§ Problem
Wherever "Schweiz" appears in a line of the listing, report that line.

——————

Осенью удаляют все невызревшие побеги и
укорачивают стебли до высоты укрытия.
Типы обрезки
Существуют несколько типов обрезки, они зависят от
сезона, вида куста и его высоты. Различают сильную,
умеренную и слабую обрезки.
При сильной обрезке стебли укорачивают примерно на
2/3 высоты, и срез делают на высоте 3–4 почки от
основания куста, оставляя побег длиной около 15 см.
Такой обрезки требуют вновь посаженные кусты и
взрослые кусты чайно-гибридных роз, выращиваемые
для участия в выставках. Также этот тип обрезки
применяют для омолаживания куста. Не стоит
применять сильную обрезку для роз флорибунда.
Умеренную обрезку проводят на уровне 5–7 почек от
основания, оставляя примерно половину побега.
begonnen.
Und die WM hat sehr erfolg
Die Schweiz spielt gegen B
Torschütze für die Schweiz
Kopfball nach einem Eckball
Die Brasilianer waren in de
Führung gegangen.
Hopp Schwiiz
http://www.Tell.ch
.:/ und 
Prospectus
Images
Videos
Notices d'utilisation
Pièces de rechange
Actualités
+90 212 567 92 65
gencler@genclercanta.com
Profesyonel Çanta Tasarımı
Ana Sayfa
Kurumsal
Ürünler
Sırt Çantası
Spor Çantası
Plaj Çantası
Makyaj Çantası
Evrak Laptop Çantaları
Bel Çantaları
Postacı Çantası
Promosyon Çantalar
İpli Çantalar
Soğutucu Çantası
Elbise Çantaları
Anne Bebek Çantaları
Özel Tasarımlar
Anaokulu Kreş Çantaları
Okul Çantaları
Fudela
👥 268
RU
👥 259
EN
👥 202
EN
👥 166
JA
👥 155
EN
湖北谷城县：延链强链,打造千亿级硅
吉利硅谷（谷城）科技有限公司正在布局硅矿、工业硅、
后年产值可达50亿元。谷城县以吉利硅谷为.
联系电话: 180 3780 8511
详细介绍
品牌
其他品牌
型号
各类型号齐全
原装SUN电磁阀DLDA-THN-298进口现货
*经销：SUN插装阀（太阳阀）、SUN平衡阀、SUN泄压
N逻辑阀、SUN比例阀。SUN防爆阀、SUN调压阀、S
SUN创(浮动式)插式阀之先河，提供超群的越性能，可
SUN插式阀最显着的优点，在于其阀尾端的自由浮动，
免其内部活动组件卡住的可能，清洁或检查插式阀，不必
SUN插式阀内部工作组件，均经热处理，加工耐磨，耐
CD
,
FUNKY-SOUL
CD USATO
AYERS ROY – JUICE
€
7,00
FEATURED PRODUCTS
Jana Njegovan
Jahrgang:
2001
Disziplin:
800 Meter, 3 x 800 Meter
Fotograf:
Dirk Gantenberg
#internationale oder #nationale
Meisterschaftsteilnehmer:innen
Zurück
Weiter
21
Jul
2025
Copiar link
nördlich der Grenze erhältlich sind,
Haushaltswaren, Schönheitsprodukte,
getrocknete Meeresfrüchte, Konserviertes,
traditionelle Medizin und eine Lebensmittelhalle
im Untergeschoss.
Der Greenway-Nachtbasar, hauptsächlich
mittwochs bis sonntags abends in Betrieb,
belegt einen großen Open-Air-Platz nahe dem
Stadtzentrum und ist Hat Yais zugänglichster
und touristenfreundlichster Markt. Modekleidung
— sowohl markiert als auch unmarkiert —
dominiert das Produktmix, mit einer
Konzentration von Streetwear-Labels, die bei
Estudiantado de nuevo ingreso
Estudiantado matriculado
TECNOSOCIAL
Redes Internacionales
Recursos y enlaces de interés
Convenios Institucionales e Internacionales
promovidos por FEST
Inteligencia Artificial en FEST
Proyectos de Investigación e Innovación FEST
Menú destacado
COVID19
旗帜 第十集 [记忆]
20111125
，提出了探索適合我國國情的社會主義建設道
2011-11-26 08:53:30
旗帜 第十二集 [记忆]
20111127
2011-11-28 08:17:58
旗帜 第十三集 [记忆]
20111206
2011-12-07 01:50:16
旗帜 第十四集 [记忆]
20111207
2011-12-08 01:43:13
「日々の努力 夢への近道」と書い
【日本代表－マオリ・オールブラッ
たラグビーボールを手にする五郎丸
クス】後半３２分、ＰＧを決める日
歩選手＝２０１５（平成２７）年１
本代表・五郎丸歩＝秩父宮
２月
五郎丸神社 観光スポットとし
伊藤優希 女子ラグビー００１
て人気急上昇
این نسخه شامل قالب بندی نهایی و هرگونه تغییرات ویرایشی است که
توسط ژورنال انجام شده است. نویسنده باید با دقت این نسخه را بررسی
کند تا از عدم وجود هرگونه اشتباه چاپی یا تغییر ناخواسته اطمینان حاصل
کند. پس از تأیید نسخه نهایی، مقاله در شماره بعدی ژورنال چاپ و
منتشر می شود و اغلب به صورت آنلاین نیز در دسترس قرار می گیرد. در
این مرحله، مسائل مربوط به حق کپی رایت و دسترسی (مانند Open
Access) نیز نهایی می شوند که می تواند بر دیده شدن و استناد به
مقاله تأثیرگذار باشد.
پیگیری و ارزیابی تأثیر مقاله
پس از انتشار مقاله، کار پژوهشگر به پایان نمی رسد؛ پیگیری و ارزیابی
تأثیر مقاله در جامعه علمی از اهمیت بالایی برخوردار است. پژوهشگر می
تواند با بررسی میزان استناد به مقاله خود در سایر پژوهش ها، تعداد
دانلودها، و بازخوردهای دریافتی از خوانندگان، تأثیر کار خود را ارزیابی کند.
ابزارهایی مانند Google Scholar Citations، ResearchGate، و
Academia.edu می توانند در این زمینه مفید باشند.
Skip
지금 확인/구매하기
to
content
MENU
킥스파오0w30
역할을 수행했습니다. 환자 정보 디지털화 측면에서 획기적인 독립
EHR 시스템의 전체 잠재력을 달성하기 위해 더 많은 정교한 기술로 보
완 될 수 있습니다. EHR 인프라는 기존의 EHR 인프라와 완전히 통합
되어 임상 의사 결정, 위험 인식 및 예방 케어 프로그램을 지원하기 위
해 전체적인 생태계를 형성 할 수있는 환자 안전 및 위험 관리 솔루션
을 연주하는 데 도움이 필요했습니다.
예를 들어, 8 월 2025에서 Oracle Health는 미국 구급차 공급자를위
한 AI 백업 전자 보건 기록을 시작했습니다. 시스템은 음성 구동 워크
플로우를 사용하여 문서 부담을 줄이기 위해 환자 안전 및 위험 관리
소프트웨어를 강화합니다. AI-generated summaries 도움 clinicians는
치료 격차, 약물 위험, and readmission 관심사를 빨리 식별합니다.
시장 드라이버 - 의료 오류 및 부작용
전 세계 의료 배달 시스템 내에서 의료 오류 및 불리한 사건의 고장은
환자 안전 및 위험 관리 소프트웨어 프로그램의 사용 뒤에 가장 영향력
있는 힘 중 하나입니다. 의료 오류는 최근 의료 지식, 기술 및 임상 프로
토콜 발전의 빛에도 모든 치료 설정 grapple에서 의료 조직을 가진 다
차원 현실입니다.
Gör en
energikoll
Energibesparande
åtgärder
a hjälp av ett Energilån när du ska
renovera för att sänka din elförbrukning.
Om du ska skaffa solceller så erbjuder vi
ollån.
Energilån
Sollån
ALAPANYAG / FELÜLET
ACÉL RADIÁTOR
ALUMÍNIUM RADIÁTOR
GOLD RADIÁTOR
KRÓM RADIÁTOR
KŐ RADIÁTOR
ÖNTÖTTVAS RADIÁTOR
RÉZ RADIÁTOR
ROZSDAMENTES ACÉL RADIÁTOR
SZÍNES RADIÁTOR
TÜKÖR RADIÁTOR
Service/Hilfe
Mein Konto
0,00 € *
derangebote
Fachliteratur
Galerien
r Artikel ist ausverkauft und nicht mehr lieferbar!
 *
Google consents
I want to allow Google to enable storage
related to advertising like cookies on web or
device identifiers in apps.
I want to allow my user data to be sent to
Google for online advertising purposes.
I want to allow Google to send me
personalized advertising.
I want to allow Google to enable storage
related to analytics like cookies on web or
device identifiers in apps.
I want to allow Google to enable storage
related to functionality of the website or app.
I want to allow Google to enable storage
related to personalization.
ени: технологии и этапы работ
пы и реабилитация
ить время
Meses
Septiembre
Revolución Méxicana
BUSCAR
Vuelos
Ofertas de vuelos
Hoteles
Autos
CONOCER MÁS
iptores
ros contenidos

——————

§ Written response
Die Schweiz spielt gegen B
Torschütze für die Schweiz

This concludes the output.